# openoffice-3.3.0 on FreeBSD-8.1-amd64



## jewsofeast (Feb 19, 2011)

Hi,

I managed to build openoffice-3.3.0 on FreeBSD-8.1-amd64. In the process I ran out of space in /usr and can't install the package. I've moved /usr/ports/editors/openoffice3/work to /home.
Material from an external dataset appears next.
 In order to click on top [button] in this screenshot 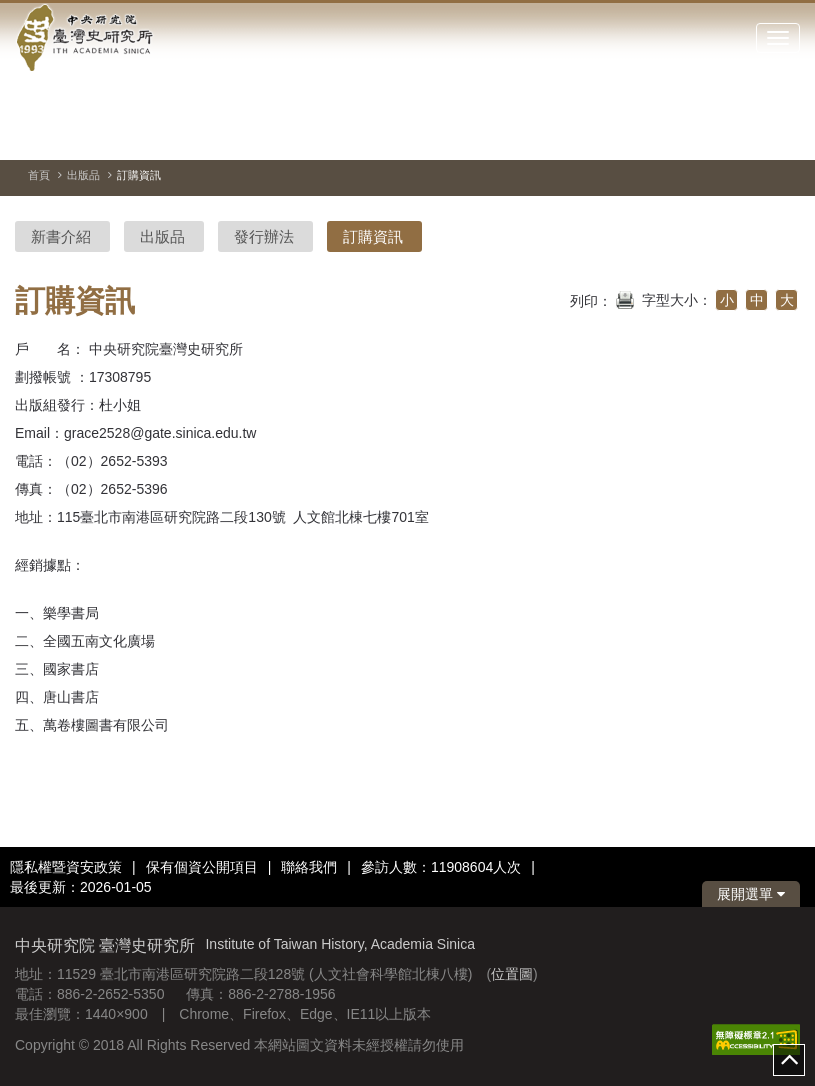 , I will do `click(789, 1060)`.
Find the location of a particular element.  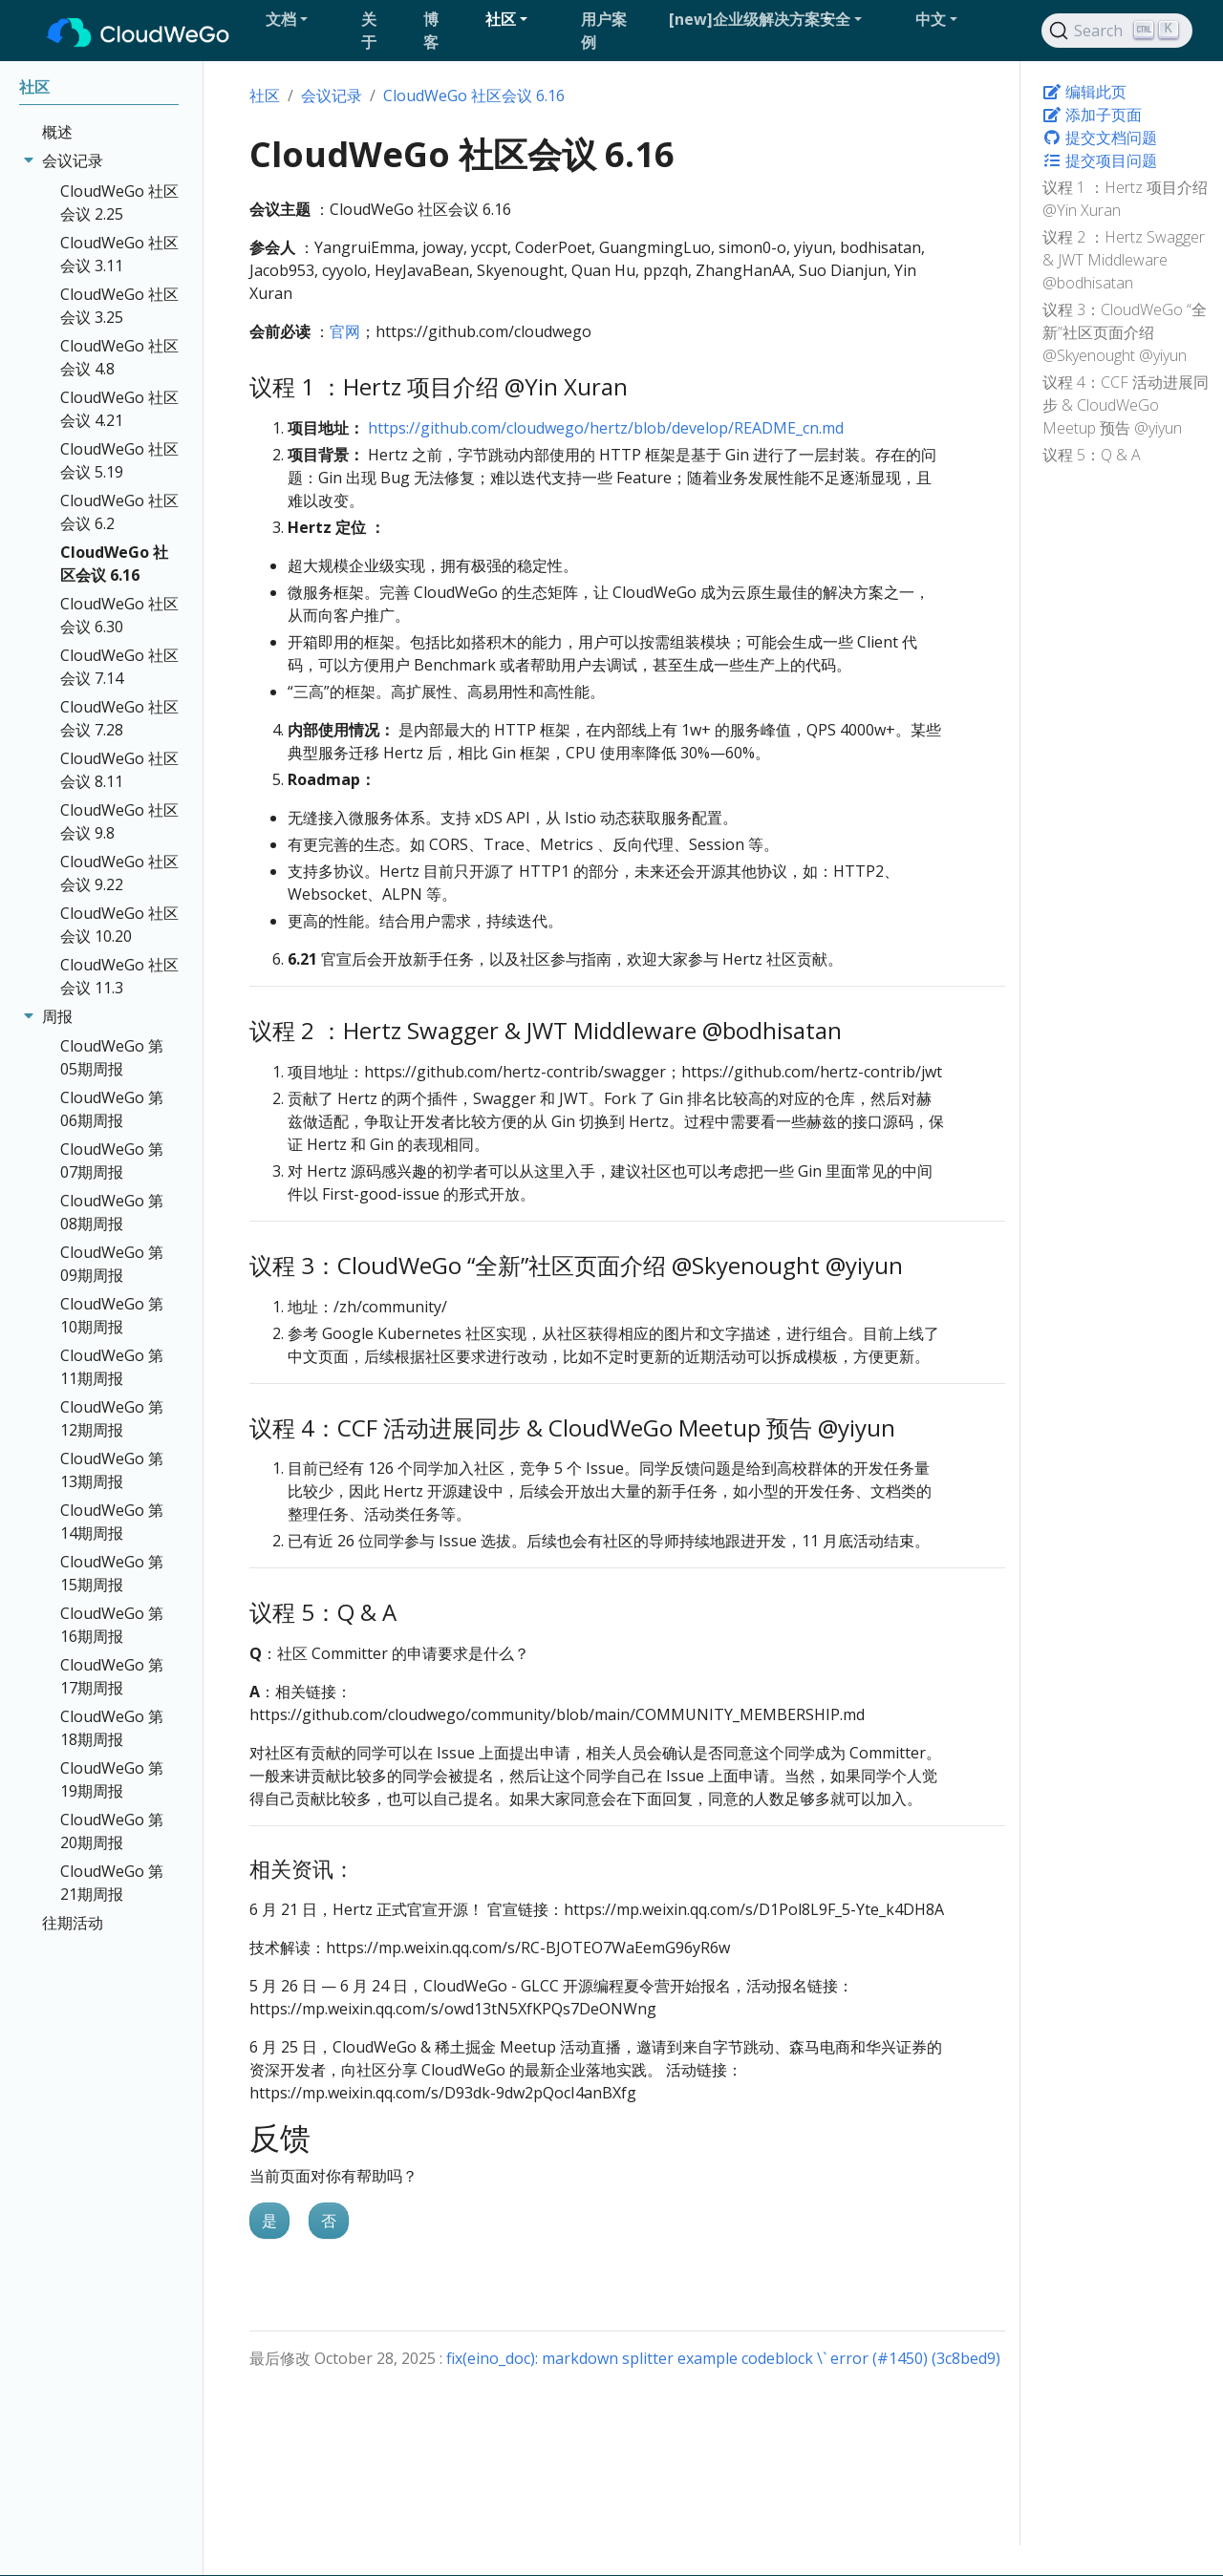 fix(eino_doc): markdown splitter example codeblock \` error (#1450) (3c8bed9) is located at coordinates (723, 2358).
What do I do in order to install the package? I won't clean the port for now.

Best,

Dave


----------



## graudeejs (Feb 19, 2011)

http://files.bsdroot.lv/my/FreeBSD/office-amd64/
Fetch and pkg_add it


----------



## jewsofeast (Feb 19, 2011)

Yeah, its one way of doing it but I actually have a build ready. Now that I have done most of the work by compiling it, I will like to know whether I can install it somehow. I had 12 gig space prior to compile and now its -600 MB.


----------



## graudeejs (Feb 19, 2011)

http://www.freebsd.org/doc/en_US.ISO8859-1/books/handbook/ports.html

`# make install`


----------



## jewsofeast (Feb 19, 2011)

Hi,

I know how to [cmd=]make install[/cmd] but It wont install due to lack of space in /usr'. I need to know if I could copy the port to /home and somehow run [cmd=]make install[/cmd] from there.

Best,

Dave


----------



## graudeejs (Feb 19, 2011)

Ye, you should be able to copy it to other directory and run make install from there


----------



## jewsofeast (Feb 19, 2011)

Hi Mate,

Thanks, I managed to move the port to /home and installed it from there.

Best,

dave


----------



## DutchDaemon (Feb 20, 2011)

If this happens again look at the handy variables in /usr/ports/Mk/bsd.port.mk, e.g. PREFIX and WRKDIRPREFIX.


----------